日本キリスト教団 東久留米教会

キリスト教|東久留米教会|新約聖書|説教|礼拝

2017-07-13 10:35:11(木)
「目覚ましのにわとり」 2017年7月9日(日) 聖霊降臨節第6主日礼拝説教
聖書:詩編130編1~8節、ヨハネ福音書13章36~38節

 最後の晩餐の夜の出来事です。シモン・ペトロがイエス様に尋ねます。「主よ、どこへ行かれるのですか。」イエス様は答えられます。「わたしの行く所に、あなたは今ついて来ることはできないが、後でついて来ることになる。ペトロは食い下がります。「主よ、なぜ今ついて行けないのですか。あなたのためなら命を捨てます。」ペトロは本気でこう言いました。しかし結果はみじめでした。イエス様は、あらかじめ何もかも見通しておられて、こう言われます。「わたしのために命を捨てるというのか。はっきり言っておく。鶏が鳴くまでに、あなたは三度わたしのことを知らないと言うだろう。」その通りになってしまったのです。

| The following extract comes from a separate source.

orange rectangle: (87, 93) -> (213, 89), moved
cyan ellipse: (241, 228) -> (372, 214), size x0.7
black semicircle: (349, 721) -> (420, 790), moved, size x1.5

イエス様は、ペトロのこのような弱さをご存じの上で、ペトロを弟子に任命されたのです。ペトロは大きな挫折を致しますが、イエス様がペトロを立ち直りへと、導いて下さいます。

 東久留米教会の今の会堂を建築する前に、いくつかの教会に見学に行きました。ある教会では、外に十字架と共に鶏のマークがついていました。牧師の方が鶏のマークをぜひつけたいと願われ、そのようになさったそうです。西武池袋線の沿線のある教会を訪問したときも、そこに鶏のマークがついていました。鶏のメッセージは、「目を覚ましていなさい」です。「信仰において目を覚ましていなさい」です。鶏のマークを見るたびに、私たちは自分に問いかけます。「わたしはイエス様を裏切っていないだろうか?」と問いかけます。

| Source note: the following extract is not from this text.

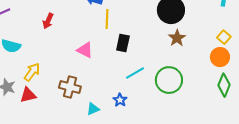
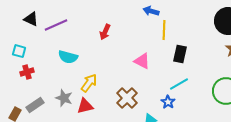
cyan line: (135, 73) -> (179, 84), moved
brown cross: (70, 87) -> (127, 98), turned 30
blue star: (120, 100) -> (168, 102), moved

 本日の礼拝では、転入会式を執り行うことができ、大変感謝しています。私たちは皆、この教会で洗礼を受けたか、他の教会から転入会して、東久留米教会の教会員となりました。洗礼式でも転入会式でも、誓約がありました。神様と会衆の前での誓約です。形だけのことではありません。数年たてば忘れてよいというものではありません。ずっと忘れないで、覚えていることが大切です。誓約したことを忘れて破っていないか、私たちは定期的に自分をチェックすることが必要です。

 ペトロは大きな挫折・失敗をします。鶏が鳴く前に、三度もイエス様を否定していまったのです。マルコ福音書では、鶏が二度鳴く前に、三度イエス様を否定したと書いてあります。一度否定したところで、鶏が鳴きます。ペトロはここで自分の裏切りに気づけばよかったのですが、気づきません。さらに二度否定すると鶏が二度目に鳴きます。ペトロは「鶏が二度鳴く前に、あなたは三度わたしを知らないと言うだろう」とイエス様が言われた言葉を思い出し、泣きだすのです。それは自分の情けなさを嘆く涙、自分の罪深さを深く悔いる涙です。

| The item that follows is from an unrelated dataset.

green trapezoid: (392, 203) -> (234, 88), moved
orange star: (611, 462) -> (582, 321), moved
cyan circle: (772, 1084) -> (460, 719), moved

 本日の旧約聖書は、詩編130編です。悔い改めの詩編の1つです。
「深い淵の底から、主よ、あなたを呼びます。/主よ、この声を聞き取って下さい。
嘆き祈るわたしの声に耳を傾けてください。」これこそ、イエス様を裏切る深い罪を犯したペトロの心に、非常に近い祈りの言葉ではないでしょうか。
「主よ、あなたが罪をすべて心に留められるなら/ 主よ、誰が耐ええましょう。
しかし、赦しはあなたのもとにあり/ 人はあなたを畏れ敬うのです。」

 今年は、マルティン・ルターが宗教改革を開始した1517年からちょうど500年の記念の年ですので、様々な記念行事が計画されています。ルターの第一の主張は、次の点と思います。「イエス・キリストが私たちに『悔い改めよ』と言われたとき、イエス様は私たちの全生涯が悔い改めであることを求められたのである。」宗教改革は、「罪を悔い改める」という信仰の原点に立ち帰る運動と思います。これは世の終わりまで続きます。私たちは毎日自分の罪を悔い改め、教会も伝道を行いつつ、世の終わりまで自らの罪を悔い改め続けます。ペトロが悔い改めたように、そして詩編130編の作者が悔い改めたように、私たちも自分の罪を悔い改め続けます。「深い底から、主よ、あなたを呼びます。主よ、この声を聞き取ってください。嘆き祈るわたしの声に耳を傾けてください。」 真実な悔い改めをすることは、簡単とは言えません。私たちは、「この程度の罪なら、犯しても悔い改めればゆるしてもらえるだろう」と安易な気持ちになることもあるかもしれません。それでは本当の悔い改めではありません。自分の罪深さを思わざるを得ません。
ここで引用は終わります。